22 April 2009—The field of printable electronics has taken off in recent years, with researchers touting prototype wearable sensors, smart packaging labels, and even solar cells made with printing technology. However, little advancement has been made in developing printable, flexible energy-storage devices, such as supercapacitorsand batteries.
Now researchers from Stanford University and the University of California, Los Angeles, have built a flexible supercapacitor out of printable carbon nanotubes and polymer gel electrolyte. Their results were detailed this month in Nano Letters .

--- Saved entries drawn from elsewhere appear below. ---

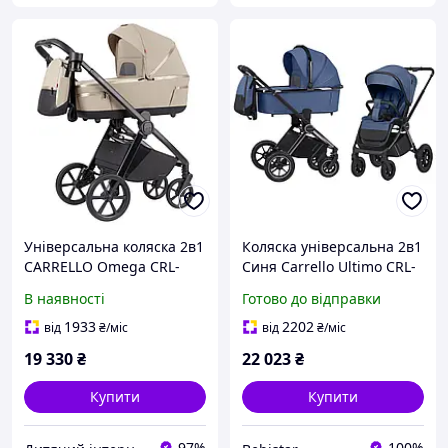
Універсальна коляска 2в1
Коляска універсальна 2в1
CARRELLO Omega CRL-
Синя Carrello Ultimo CRL-
6540/1, Solar Beige
6516 (2in1 AIR) Arctic Blue
В наявності
Готово до відправки
1933
2202
від
₴
/міс
від
₴
/міс
19 330
₴
22 023
₴
Купити
Купити
97%
100%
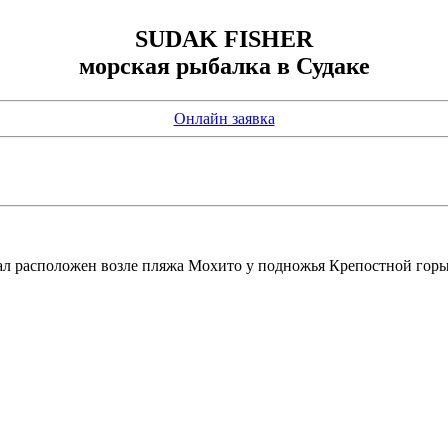
SUDAK FISHER
морская рыбалка в Судаке
Онлайн заявка
чал расположен возле пляжа Мохито у подножья Крепостной горы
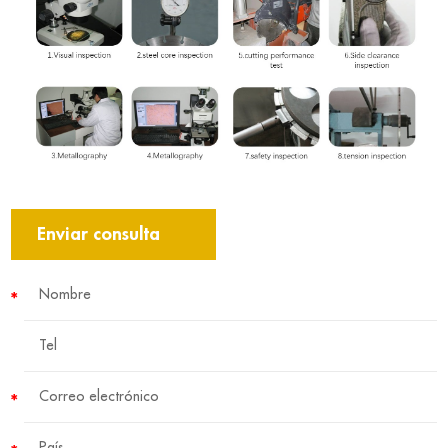
Enviar consulta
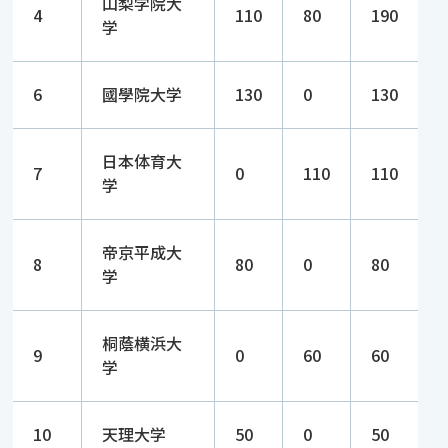
山梨学院大
4
110
80
190
学
6
國學院大学
130
0
130
日本体育大
7
0
110
110
学
帝京平成大
8
80
0
80
学
桐蔭横浜大
9
0
60
60
学
10
天理大学
50
0
50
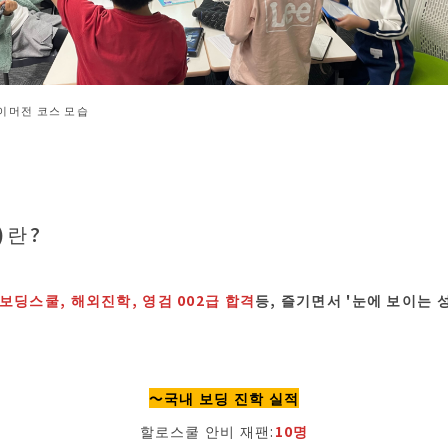
&이머전 코스 모습
)란?
보딩스쿨, 해외진학, 영검 002급 합격
등, 즐기면서 '눈에 보이는 
.
〜국내 보딩 진학 실적
할로스쿨 안비 재팬:
10명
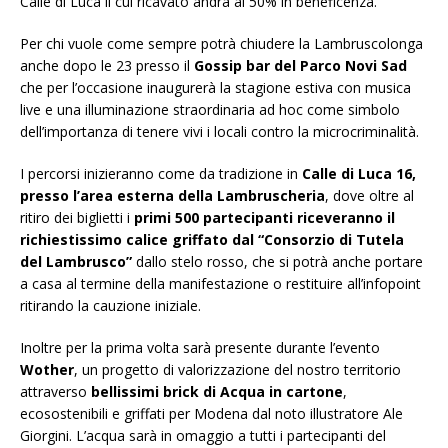
Calle di Luca il cui ricavato andrà al 50% in beneficenza.
Per chi vuole come sempre potrà chiudere la Lambruscolonga
anche dopo le 23 presso il
Gossip bar del Parco Novi Sad
che per l’occasione inaugurerà la stagione estiva con musica
live e una illuminazione straordinaria ad hoc come simbolo
dell’importanza di tenere vivi i locali contro la microcriminalità.
I percorsi inizieranno come da tradizione in
Calle di Luca 16,
presso l’area esterna della Lambruscheria
, dove oltre al
ritiro dei biglietti i
primi 500 partecipanti riceveranno il
richiestissimo calice griffato dal “Consorzio di Tutela
del Lambrusco”
dallo stelo rosso, che si potrà anche portare
a casa al termine della manifestazione o restituire all’infopoint
ritirando la cauzione iniziale.
Inoltre per la prima volta sarà presente durante l’evento
Wother
, un progetto di valorizzazione del nostro territorio
attraverso
bellissimi brick di Acqua in cartone
,
ecosostenibili e griffati per Modena dal noto illustratore Ale
Giorgini. L’acqua sarà in omaggio a tutti i partecipanti del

George Grüner, a physics professor at UCLA who led the research, says that printing supercapacitors could one day be as simple and cheap as making photocopies or printing a newspaper.
The researchers built the supercapacitor by spraying carbon nanotubes onto two thin plastic substrates. In between the two substrates they sandwiched a polymer gel electrolyte, which acts to separate the charges at the interface of the carbon nanotubes and the gel. Carbon nanotubes are ideal for flexible, printable electronics because they are lightweight and can bend and stretch without breaking or compromising their electrical properties.
”Many people have been trying to build a printable supercapacitor,” says Chongwu Zhou, associate professor of electrical engineering at the University of Southern California, speaking about his own research group as well. Zhou recently demonstrated a flexible and transparent supercapacitor, but it was not made using printing technology, which he is working on now.